What is the formula for the T-statistic in coefficient testing?

A

t = β̂ / SE(β̂), where β̂ is the estimated coefficient and SE(β̂) is its standard error, used to test if the coefficient is significantly different from zero.

33
Q

How do you calculate the F-statistic for joint hypothesis testing?

A

F = MS_Reg / MS_Res, where MS_Reg is the mean square regression and MS_Res is the mean square residual, used to test if multiple coefficients are jointly significant.

34
Q

How is R² calculated, and what does it represent?

A

R² = SS_Reg / SS_Tot, where SS_Reg is the regression sum of squares and SS_Tot is the total sum of squares; it measures the proportion of variance in the dependent variable explained by the model.

35
Q

How is adjusted R² calculated, and why is it important?

A

R²_adj = 1 - ((n - 1) / (n - k - 1)) * (SS_Res / SS_Tot), where n is the number of observations, k is the number of predictors.

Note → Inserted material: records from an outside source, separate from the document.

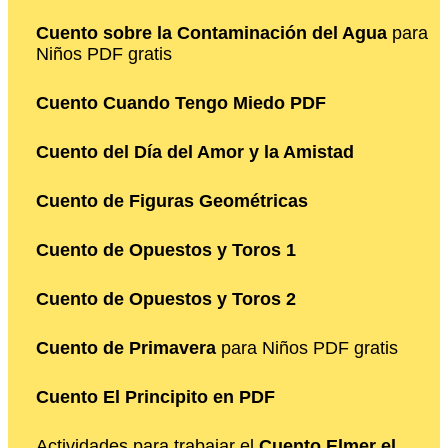
Cuento sobre la Contaminación del Agua
para
Niños PDF gratis
Cuento Cuando Tengo Miedo PDF
Cuento del Día del Amor y la Amistad
Cuento de Figuras Geométricas
Cuento de Opuestos y Toros 1
Cuento de Opuestos y Toros 2
Cuento de Primavera
para Niños PDF gratis
Cuento El Principito en PDF
Actividades para trabajar el
Cuento Elmer el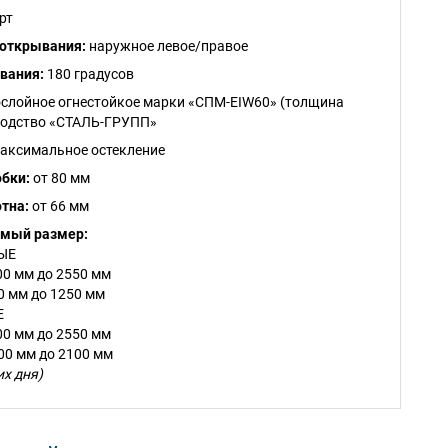
рт
открывания:
наружное левое/правое
вания:
180 градусов
слойное огнестойкое марки «СПМ-EIW60» (толщина
водство «СТАЛЬ-ГРУПП»
аксимальное остекление
бки:
от 80 мм
тна:
от 66 мм
емый размер:
ЫЕ
00 мм до 2550 мм
0 мм до 1250 мм
Е
00 мм до 2550 мм
00 мм до 2100 мм
их дня)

Adjusted R² accounts for model complexity, penalizing for additional predictors.

36
Q

How do you calculate Mean Square Regression (MS_Reg) in an ANOVA table?

A

MS_Reg = SS_Reg / df_Reg, where SS_Reg is the regression sum of squares, and df_Reg is the degrees of freedom for regression.

37
Q

How do you calculate Mean Square Residual (MS_Res) in an ANOVA table?

A

MS_Res = SS_Res / df_Res, where SS_Res is the residual sum of squares, and df_Res is the degrees of freedom for residuals.

38
Q

How is the total sum of squares (SS_Tot) calculated in ANOVA?

A

SS_Tot = SS_Reg + SS_Res, where SS_Reg is the regression sum of squares, and SS_Res is the residual sum of squares.

39
Q

What does it mean if the variance of the error term is not constant (heteroskedasticity)?

A

If Var(εi) ≠ σ², heteroskedasticity is present, meaning the variance of errors changes with levels of the independent variables, affecting standard errors and inference.

40
Q

How do you calculate the standard error of the estimate?

A

SE = √(SS_Res / (n - k - 1)), where SS_Res is the residual sum of squares, n is the sample size, and k is the number of predictors, measuring the typical distance between observed and predicted values.

41
Q

What are robust standard errors, and when are they used?

A

Robust standard errors, like White and Newey-West standard errors, adjust for heteroskedasticity or autocorrelation in error terms, providing more reliable inferences when standard assumptions are violated.

42
Q

What is the formula for the vector of estimated coefficients in multiple linear regression?

A

β̂ = (XᵀX)⁻¹ XᵀY, where β̂ is the vector of estimated coefficients, Xᵀ is the transpose of the matrix of predictors, (XᵀX)⁻¹ is the inverse of the product of Xᵀ and X, and Y is the vector of observed values.

43
Q

What are the dimensions of the matrices Y, X, β, and e in multiple linear regression?

A

In a regression model with n observations and p predictors:

Y is an (n x 1) vector of observed values.
X is an (n x p’) matrix of predictors (where p’ = p + 1, including the intercept).
β is a (p’ x 1) vector of coefficients.
e is an (n x 1) vector of residuals (errors).